Anna Akana | Moroccan Lounge

by Dona Ibrahim

I really do believe in empowerment of the self and that everything that’s happening is happening for you and not to you”—Anna Akana

Photographed by  Haley Lux

Photographed by Haley Lux

She’s a successful YouTuber, activist, comedian, actor, author— and now singer. And at only 29 years old, it’s clear that Anna Akana isn’t slowing down anytime soon.

With the unfortunate passing of her younger sister in 2007, Akana decided to pick up comedy and perform stand-up as a means of self-therapy. However, having had issues with anxiety and panic attacks on stage, Akana decided to venture into the YouTube space in 2011.

With an impressive 2.5 million subscribers on YouTube, Akana talks all things mental health, human sexuality, female empowerment and everything in between—all while captivating the viewers with her irresistible charm.

The LA-based artist can be seen everywhere. From a book shelf at your favorite book store, on your tablet, on your TV, and now on stage performing hit singles like “Intervention,” “Alone Together,” and “Pretty Girls Don’t Cry.”

Photographed by  Haley Lux

Photographed by Haley Lux

I got the privilege to sit down and chat with Akana before her electrifying performance at the Moroccan Lounge this past Wednesday in LA.

Ms. Akana, you are a woman of many talents. You are a comedian, an author, a YouTube star, an actress and now a singer! Can you tell me why you decided to venture into the music world?

I was doing stand-up comedy for about 12 years since I was a teenager and half of my set would usually be acoustic comedic music. But, as I’ve gotten older, I went through this really bad depression phase, and I thought I was going to kill myself—music is what really sat with me and held my hand and like comedy is great, but it’s an escape. Now I’m going to be 30 next month, and I thought “I don’t want to escape anymore, I wanna feel my feelings, I wanna process things in a healthy way, and I want to give back to the world in a beautiful vulnerable way and for me, music is….music is what that answer was.

You’re very open about the battles you’ve faced with mental illnesses such as depression & anxiety, addiction, abuse, and toxic relationships. Among your other forms of self-expression, would you say that making music could also be another form of self-therapy? You’ve spoke about it a little, can you go into more detail?

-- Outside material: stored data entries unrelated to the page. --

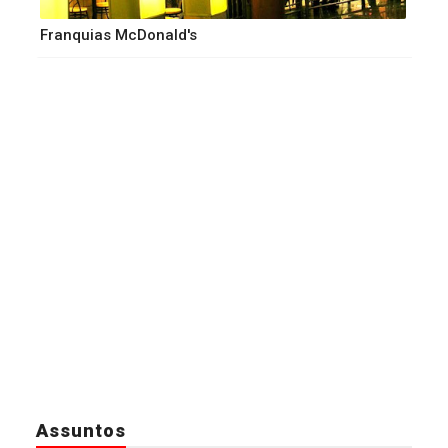
Franquias McDonald's
Assuntos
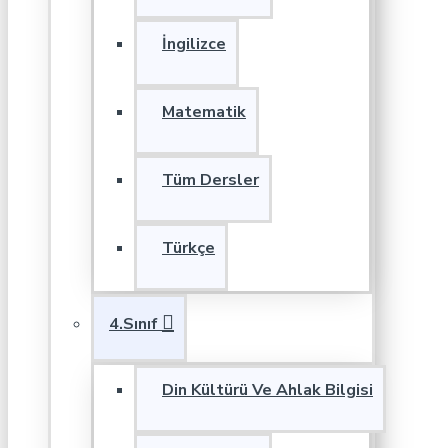
İngilizce
Matematik
Tüm Dersler
Türkçe
4.Sınıf
Din Kültürü Ve Ahlak Bilgisi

Yes! It’s so therapeutic! You get to write all about a feeling you have! One moment can have like 5 million songs in it because there’s so many ways to talk about it. I find music super therapeutic; it’s almost like closing a chapter on something that you’ve felt about.

Your lyrics to “Pretty Girls Don’t Cry” and “Intervention” are extremely empowering. Plus, I especially loved the LGBT representation in “Alone Together’s” music video! What sort of message are you trying to send to your listeners?

I really do believe in empowerment of the self and that everything that’s happening is happening for you and not to you, so that you can take your tragedy and you can make something beautiful out of it and also help yourself come out of it. If people take anything away from my music, I would hope that it’s ‘everything’s gonna be okay.’

I also wanted to say congratulations for your book being picked up by Warner Bros. for a series adaptation! Can you tell me a little about “So Much I Want To Tell You: Letters To My Little Sister?”

Thank you! We just sold the pilot! We’ll see if we get picked up to a series! The book is a memoir that I wrote when I was 26, and you know….a 26 year old writing a memoir is like wait a minute…(Laughs) But the book contains all of my life lessons that I’ve learned that I wanted in part to my younger sister. We wanted to adapt the book to talk about death in a real powerful, positive way. The show is about death, but it’s a half hour comedy.

How is it like juggling all of these responsibilities on so many different platforms at such a young age? How do you find the time to relax?

I schedule time to relax! (Laughs) I literally schedule my down time.

What’s next for you?

The visual album is being released track by track every month complete with a music video. I’m also going to Toronto from September and October to do a new Netflix show called “Jupiter’s Legacy” and then I’m writing the pilot for the show.

Do you have any more upcoming shows?

We’ll build a tour off of the success of this show, and I think we sold out? Or we’re very close? So hopefully we’ll be doing a North-American tour in the Fall.